La visite de François Hollande cette semaine en Algérie suscite des
passions aussi bien dans l’arène politique que parmi la population,
partagées entre haine et amour pour l’ex-puissance coloniale française,
mais pleine d’espoir en son actuel président. Les rues d’Alger et de
Tlemcen, la grande capitale islamique de l’Ouest algérien, se parent de
leurs plus beaux atours dans l’attente de sa visite mercredi et jeudi.
L’université de Tlemsen réserve au président François Hollande un
diplôme honoris causa.
Pas un jour ne passe sans une déclaration à propos des liens de
l’Algérie et de la France, positive ou méfiante, avec l’exigence d’une
repentance ou l’évocation d’une "page tournée mais non déchirée". Ces
derniers jours, une dizaine de partis politiques, dont quatre
islamistes, ont dénoncé "le refus des autorités françaises de
reconnaître, s’excuser et indemniser, matériellement et moralement, les
crimes commis par la France coloniale en Algérie". Ils accusent aussi
d’"indulgence" les autorités algériennes qui refusent de l’imposer.
Le président Abdelaziz Bouteflika a mis pour sa part l’accent sur
l’avenir, tout comme François Hollande, souhaitant la semaine dernière,
une "relation forte et dynamique avec la France". "Nous devons tirer les
enseignements de notre expérience passée pour corriger dans l’action la
trajectoire d’une coopération et d’un partenariat toujours
perfectible", ajoutait cet ancien combattant de l’indépendance de
l’Algérie qui fête cette année ses 50 ans.
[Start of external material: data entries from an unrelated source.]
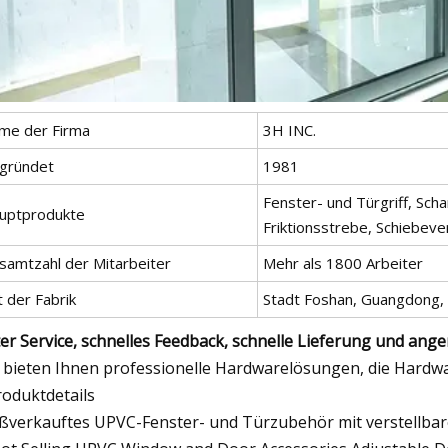
me der Firma
3H INC.
gründet
1981
Fenster- und Türgriff, Schar
uptprodukte
Friktionsstrebe, Schiebeve
samtzahl der Mitarbeiter
Mehr als 1800 Arbeiter
 der Fabrik
Stadt Foshan, Guangdong, 
er Service, schnelles Feedback, schnelle Lieferung und ang
 bieten Ihnen professionelle Hardwarelösungen, die Hardwa
roduktdetails
ßverkauftes UPVC-Fenster- und Türzubehör mit verstellbar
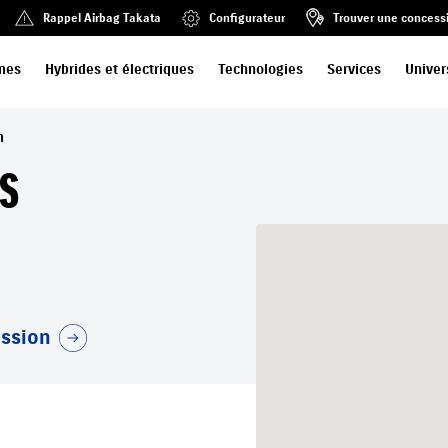
Rappel Airbag Takata
Configurateur
Trouver une concess
mes
Hybrides et électriques
Technologies
Services
Univer
m
S
ession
La question mémorielle sera "inévitable", a cependant rappelé récemment
le ministre des Affaires étrangères algérien Mourad Medelci. Le test se
fera peut-être jeudi lors du discours de François Hollande face aux
sénateurs et députés algériens dont un projet de résolution réclamant la
repentance reste dans les tiroirs. Le président français est, lui,
déterminé à ne pas se laisser "enfermer dans une discussion sans fin sur
le passé".
Penser à l’avenir : les journaux insistent sur la quinzaine d’accords,
dont une "déclaration conjointe" pour une coopération tous azimuts, que
les deux chefs d’État signeront solennellement, après des mois de
négociations. El Watan y consacre même un volumineux supplément. Parmi
les gros dossiers réglés, l’installation d’une usine Renault, le
déblocage opérationnel des cimenteries Lafarge, l’enseignement du
français, en perte de vitesse en Algérie. Mais pour la circulation des
personnes, les discussions continuent sur un aménagement de l’accord de
1968.
Pendant sa visite, François Hollande rendra hommage au militant
indépendantiste algérien Maurice Audin, sur la place du même nom en
plein centre d’Alger. Alors qu’il a été arrêté et torturé en 1957 par
les parachutistes français et disparu depuis, sa veuve continue de
réclamer la vérité. Elle a indiqué lundi qu’elle recevrait de Hollande
toutes les archives relatives à cette affaire. Aimé des Algériens, qui
avaient salué son élection en mai, François Hollande visitera le
cimetière juif et chrétien algérois de Bologhine (ex-Saint-Eugène) et
déposera une gerbe au monument aux martyrs de la guerre d’indépendance
sur les hauteurs de la capitale.
Ces sites ont subi ces derniers jours un "super lifting". À Alger comme à
Tlemcen, la vie a été rendue difficile pour les habitants des quartiers
visés, privés de stationnement et de sommeil avec de gros travaux
effectués en pleine nuit. Philosophe, l’un d’entre eux remerciait tous
ces visiteurs étrangers "sans lesquels ravalements et entretiens des
villes seraient indéfiniment reportés".
***
Hollande doit "reconnaître les crimes d’État", selon le PCF
Le PCF a exhorté mardi le président François Hollande à "reconnaître
enfin la réalité du colonialisme et des crimes d’État", lors de sa
visite en Algérie qui commence mercredi. "Il est vraiment temps de
construire une relation franco-algérienne d’égalité et de maturité",
demandent les communistes dans un communiqué. "La visite de François
Hollande à Alger doit être l’occasion de refonder le rapport entre la
France et l’Algérie et pour cela de reconnaître enfin la réalité du
colonialisme et des crimes d’État qui l’ont caractérisé."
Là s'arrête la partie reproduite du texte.